I also value how much Dr. Clar doesn’t just care about his students academically, but also on a personal level and is fully invested in their growth. When we ran into roadblocks (which there have been many of these last three years), Dr. Clar was quick to encourage me, and always made it clear that he cared more about my research experience than any results that I got.
He taught me how to trust my abilities and have confidence in myself both in the lab and the classroom. I never thought that I would be able to carry out my own research project, but Dr. Clar’s constant encouragement and support helped me to succeed.
I am also very grateful to the entire Chemistry Department. I spent a large part of my four years in McMichael Science Center. Despite many of my weekdays and weekends being spent in this building (nothing like research at 8 a.m. on a Saturday!), I am grateful for the work and time that these professors gave their students and the compassion and help they have given me.

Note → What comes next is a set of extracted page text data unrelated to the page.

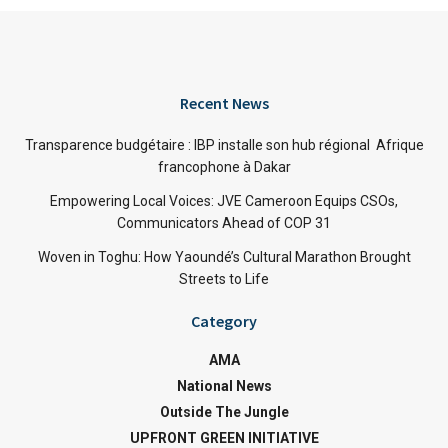
Recent News
Transparence budgétaire : IBP installe son hub régional Afrique
francophone à Dakar
Empowering Local Voices: JVE Cameroon Equips CSOs,
Communicators Ahead of COP 31
Woven in Toghu: How Yaoundé’s Cultural Marathon Brought
Streets to Life
Category
AMA
National News
Outside The Jungle
UPFRONT GREEN INITIATIVE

What are your future plans?
I plan to apply to medical school in May and will work as a medical scribe for a year before hopefully starting medical school in Fall 2022. I would also love to spend my year volunteering at either my local children’s hospital or homeless shelter, where I have done work in past summers.
Being on the receiving end of health care for most of my life has given me a passion to give back to a field that has always fascinated me. I have spent the last three years volunteering at the Open Door Clinic of Alamance County and am constantly reminded of the fact that basic healthcare should be a fundamental right, not a privilege. Therefore, being able to combine my love for science with my desire to increase healthcare accessibility is at the heart of my passion for medicine.
What advice would you give to future Elon students?
Lean into your support system. While college is an incredible experience, it is also extremely challenging. I think a lot of people like to focus on the positive experiences they have in college, but college can also be hard – you are living away from home, taking hard classes, trying to configure post-graduate plans, and it can be a really isolating experience at times.
Your support system is instrumental to your success. There are plenty of people at Elon who genuinely want to see you succeed and are willing to help you obtain your goals. Find those people. I met countless friends and faculty who shaped my experience here and encouraged me to pursue my ambitions. Once you find people who support you and show up for you, hold them close. They are hard to come by, but they make all the difference on the tough days.
What’s your favorite Elon tradition and why?
The Festival of Lights is one of the most magical traditions at Elon. I remember going with my hallmates my first year. Seeing the campus light up tree by tree was such a special moment. It is the one tradition I have consistently attended each year, and every year it takes my breath away. Especially last December, during the pandemic, it proved to be especially magical as it gave a sense of normalcy during a very different holiday season.